##### RECORDS SHOWN

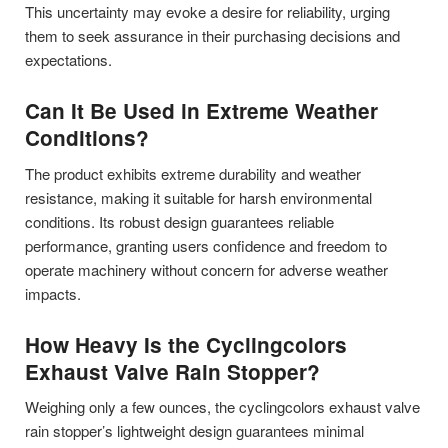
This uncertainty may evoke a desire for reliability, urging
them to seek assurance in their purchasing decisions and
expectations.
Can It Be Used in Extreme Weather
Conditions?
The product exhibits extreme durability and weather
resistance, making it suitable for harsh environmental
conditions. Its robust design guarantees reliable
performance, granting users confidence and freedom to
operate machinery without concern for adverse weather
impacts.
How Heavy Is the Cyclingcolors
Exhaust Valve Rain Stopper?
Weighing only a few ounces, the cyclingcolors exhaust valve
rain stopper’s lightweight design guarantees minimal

##########
##### RECORDS SHOWN

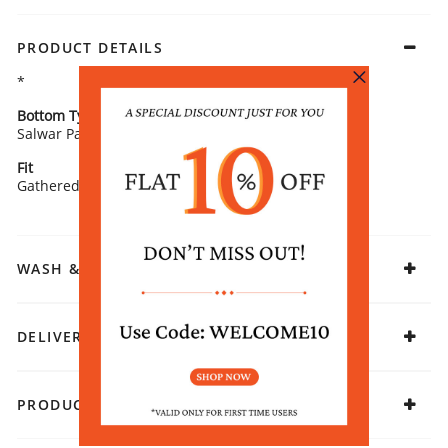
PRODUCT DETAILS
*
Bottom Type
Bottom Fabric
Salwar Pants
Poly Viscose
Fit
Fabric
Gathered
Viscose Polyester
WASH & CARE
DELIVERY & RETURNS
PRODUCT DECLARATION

##########

TASK:
From the records above, extract exactly and only the lines that begin at the line with "conditions. Its robust" and stop after the line with "rain stopper’s lightweight".

TASK OUTPUT:
conditions. Its robust design guarantees reliable
performance, granting users confidence and freedom to
operate machinery without concern for adverse weather
impacts.
How Heavy Is the Cyclingcolors
Exhaust Valve Rain Stopper?
Weighing only a few ounces, the cyclingcolors exhaust valve
rain stopper’s lightweight design guarantees minimal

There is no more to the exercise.